Due to the increasing resistance to certain antibiotics, the life-threatening condition sepsis is becoming harder to treat. For her PhD project, Leiden pharmacologist Feiyan Liu used mathematical modeling to find out how antibiotics can be used more effectively to cure sepsis.

Feiyan Liu at her pdh's defence

A recent survey showed that four out of five people in the Netherlands have not heard of sepsis. However, according to the World Health Organization (WHO), the relatively unknown disease causes about 11 million deaths worldwide each year. ‘Especially in low- and middle-income countries, the impact of sepsis is significant’, PhD researcher Feiyan Liu says.

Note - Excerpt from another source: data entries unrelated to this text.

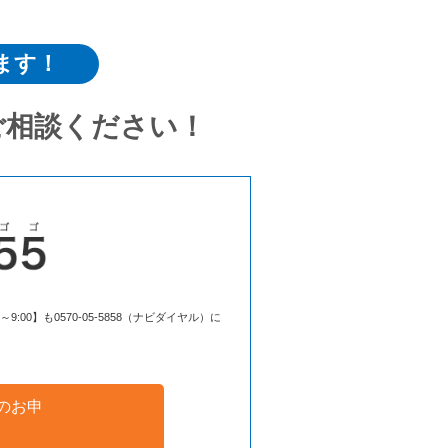
ます！
ご相談ください！
00】も0570-05-5858（ナビダイヤル）に
のお申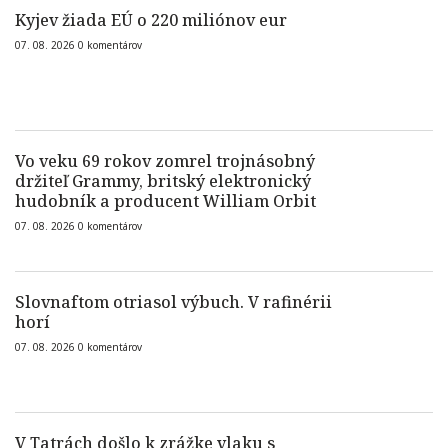
Kyjev žiada EÚ o 220 miliónov eur
07. 08. 2026
0
komentárov
Vo veku 69 rokov zomrel trojnásobný
držiteľ Grammy, britský elektronický
hudobník a producent William Orbit
07. 08. 2026
0
komentárov
Slovnaftom otriasol výbuch. V rafinérii
horí
07. 08. 2026
0
komentárov
V Tatrách došlo k zrážke vlaku s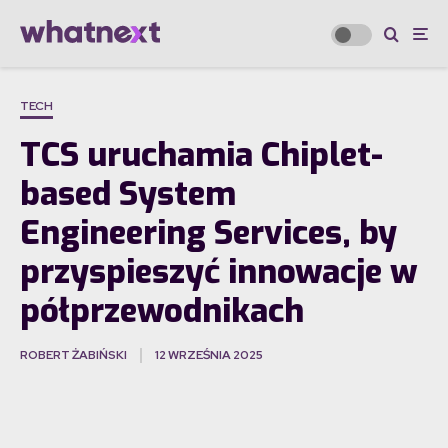
TECH
TCS uruchamia Chiplet-
based System
Engineering Services, by
przyspieszyć innowacje w
półprzewodnikach
ROBERT ŻABIŃSKI
12 WRZEŚNIA 2025
·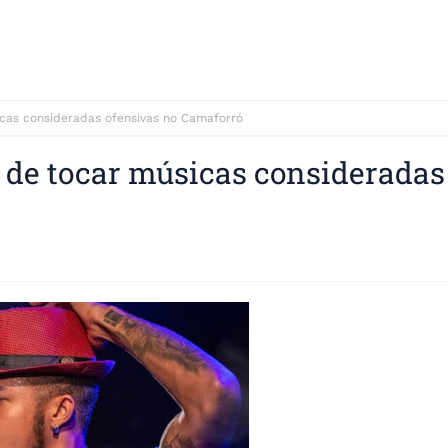
cas consideradas ofensivas no Camaforró
 de tocar músicas consideradas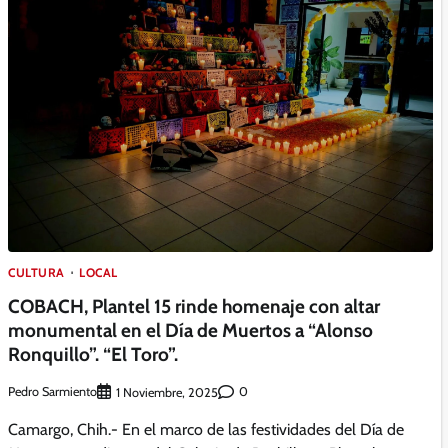
CULTURA
LOCAL
COBACH, Plantel 15 rinde homenaje con altar
monumental en el Día de Muertos a “Alonso
Ronquillo”. “El Toro”.
Pedro Sarmiento
0
1 Noviembre, 2025
Camargo, Chih.- En el marco de las festividades del Día de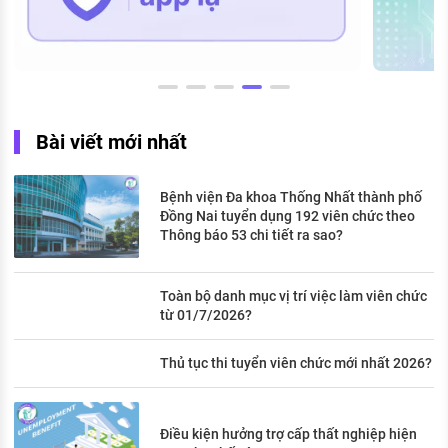
Bài viết mới nhất
Bệnh viện Đa khoa Thống Nhất thành phố
Đồng Nai tuyển dụng 192 viên chức theo
Thông báo 53 chi tiết ra sao?
Toàn bộ danh mục vị trí việc làm viên chức
từ 01/7/2026?
Thủ tục thi tuyển viên chức mới nhất 2026?
Điều kiện hưởng trợ cấp thất nghiệp hiện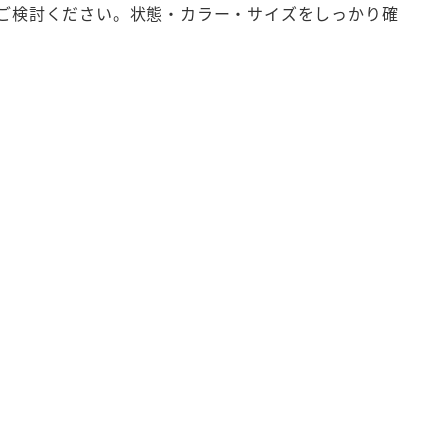
をご検討ください。状態・カラー・サイズをしっかり確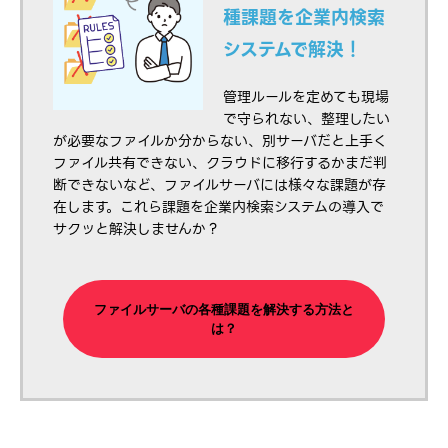
種課題を企業内検索
システムで解決！
管理ルールを定めても現場
で守られない、整理したい
が必要なファイルか分からない、別サーバだと上手く
ファイル共有できない、クラウドに移行するかまだ判
断できないなど、ファイルサーバには様々な課題が存
在します。これら課題を企業内検索システムの導入で
サクッと解決しませんか？
ファイルサーバの各種課題を解決する方法と
は？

‘Sepsis is an exaggerated reaction of the body to an infection’, she explains, ‘typically caused by bacteria.’ It can lead to organ dysfunction and in the most severe cases even to death. Treating sepsis is complex because the disease itself, the response of the body's immune system and the drug treatment all influence each other. As a ‘quantitative pharmacologist’ at the Leiden Academic Centre for Drug Research (LACDR), Liu examined how the treatment can be improved using mathematical modeling techniques.

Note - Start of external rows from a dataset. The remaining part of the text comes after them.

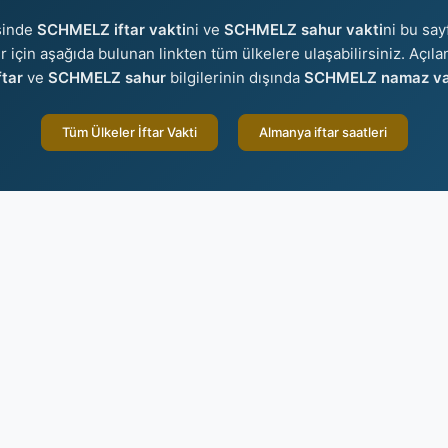
sinde
SCHMELZ iftar vakti
ni ve
SCHMELZ sahur vakti
ni bu say
er için aşağıda bulunan linkten tüm ülkelere ulaşabilirsiniz. Açıl
tar
ve
SCHMELZ sahur
bilgilerinin dışında
SCHMELZ namaz vak
Tüm Ülkeler İftar Vakti
Almanya iftar saatleri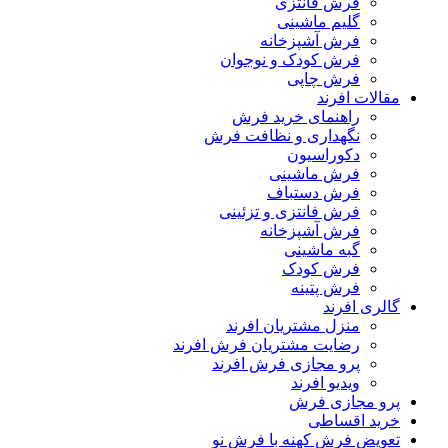
فرش فانتزی
گلیم ماشینی
فرش آشپزخانه
فرش کودک و نوجوان
فرش چاپی
مقالات افرند
راهنمای خرید فرش
نگهداری و نظافت فرش
دکوراسیون
فرش ماشینی
فرش دستباف
فرش فانتزی و تزئینی
فرش آشپزخانه
گبه ماشینی
فرش کودک
فرش پتینه
گالری افرند
منزل مشتریان افرند
رضایت مشتریان فرش افرند
پرو مجازی فرش افرند
ویدیو افرند
پرو مجازی فرش
خرید اقساطی
تعویض فرش کهنه با فرش نو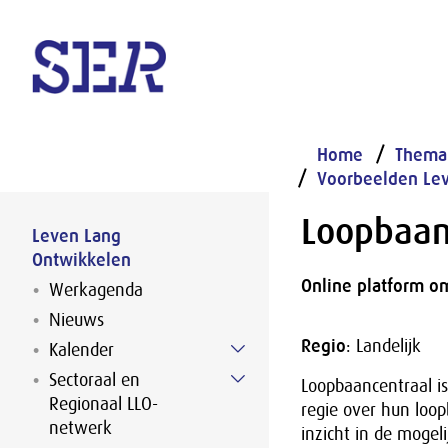
Naar hoofdinhoud
Home
Thema
Voorbeelden Le
Loopbaan
Leven Lang
Ontwikkelen
Online platform om
Werkagenda
Nieuws
Regio
: Landelijk
Kalender
Sectoraal en
Loopbaancentraal i
Regionaal LLO-
regie over hun loo
netwerk
inzicht in de mogel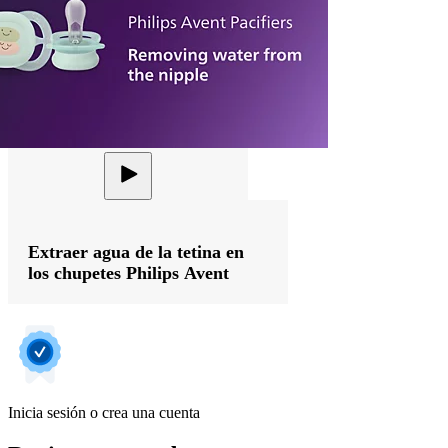
Extraer agua de la tetina en
los chupetes Philips Avent
Inicia sesión o crea una cuenta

Part of a large-scale international consortium

Liu, originally from China, points out that antibiotics are still the primary treatment for sepsis. But the growing resistance to many antibiotics poses a challenge. ‘It complicates the treatment’, Liu says. As part of her PhD project, she contributed to a large-scale international collaborative consortium that focused on antibiotic treatment of sepsis, particularly in young babies from low- and middle-income countries.

Liu’s supervisor, Coen van Hasselt, adds: ‘It was exciting to see how this collaborative effort between physicians, microbiologists and our expertise in pharmacology led to important recommendations for improving antibiotic treatment of young babies with sepsis.’

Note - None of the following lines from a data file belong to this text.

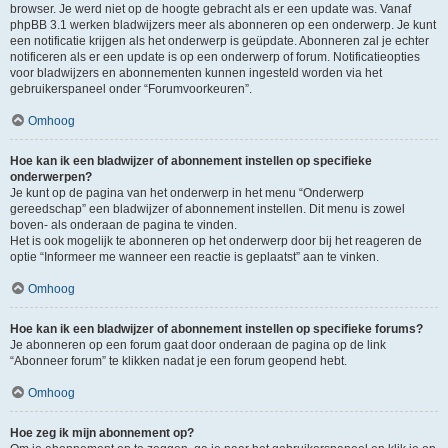
browser. Je werd niet op de hoogte gebracht als er een update was. Vanaf
phpBB 3.1 werken bladwijzers meer als abonneren op een onderwerp. Je kunt
een notificatie krijgen als het onderwerp is geüpdate. Abonneren zal je echter
notificeren als er een update is op een onderwerp of forum. Notificatieopties
voor bladwijzers en abonnementen kunnen ingesteld worden via het
gebruikerspaneel onder “Forumvoorkeuren”.
Omhoog
Hoe kan ik een bladwijzer of abonnement instellen op specifieke
onderwerpen?
Je kunt op de pagina van het onderwerp in het menu “Onderwerp
gereedschap” een bladwijzer of abonnement instellen. Dit menu is zowel
boven- als onderaan de pagina te vinden.
Het is ook mogelijk te abonneren op het onderwerp door bij het reageren de
optie “Informeer me wanneer een reactie is geplaatst” aan te vinken.
Omhoog
Hoe kan ik een bladwijzer of abonnement instellen op specifieke forums?
Je abonneren op een forum gaat door onderaan de pagina op de link
“Abonneer forum” te klikken nadat je een forum geopend hebt.
Omhoog
Hoe zeg ik mijn abonnement op?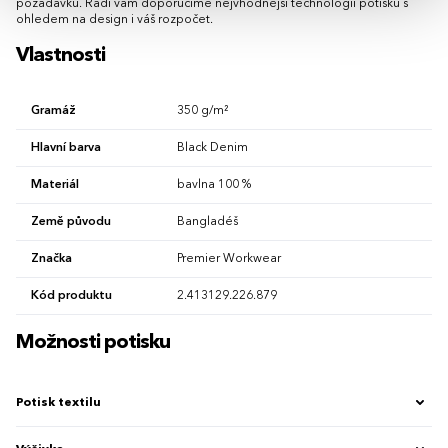
požadavků. Rádi vám doporučíme nejvhodnější technologii potisku s
ohledem na design i váš rozpočet.
Vlastnosti
Gramáž
350 g/m²
Hlavní barva
Black Denim
Materiál
bavlna 100 %
Země původu
Bangladéš
Značka
Premier Workwear
Kód produktu
2.413129.226.879
Možnosti potisku
Potisk textilu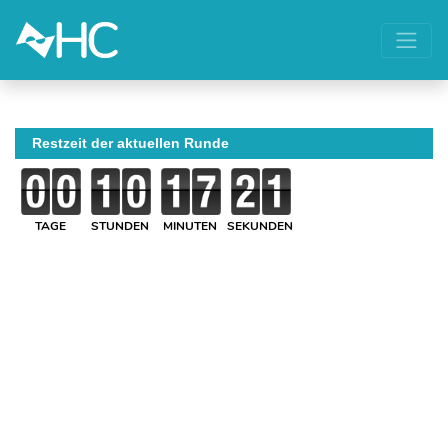
Restzeit der aktuellen Runde
TAGE
STUNDEN
MINUTEN
SEKUNDEN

Why some treatments are successful in animals and not in humans

In addition to studying antibiotic treatments, Liu also investigated a second approach during her five years at the Leiden University. That approach aims to correct the overreacting immune response of the body instead of targeting the disease with antibiotics.

Although considered a promising new treatment, it is still in the early phase. Clinical studies on such treatments have failed thus far. However, interestingly, some of these treatments have shown success in animals. Using quantitative modeling methods, Liu tried to identify similarities and differences between animals' and humans' reactions to understand why that is the case.

Bringing together the scattered knowledge about sepsis

Ideally, a combination of these two types of treatments will eventually be used to cure sepsis. Throughout her PhD project, Liu demonstrated how mathematical models can bring together scattered knowledge about treatment of the disease. ‘Hopefully, we can continue to develop new combination treatments that are more effective in targeting the immune response in sepsis’, she concludes.

Feiyan Liu successfully defended her PhD on 14 June . After leaving Leiden University, she will continue her research as a postdoc at the Central South University (CSU) in Changsha, China. The group led by Coen van Hasselt will continue Liu's research on better treatment strategies for sepsis in Leiden.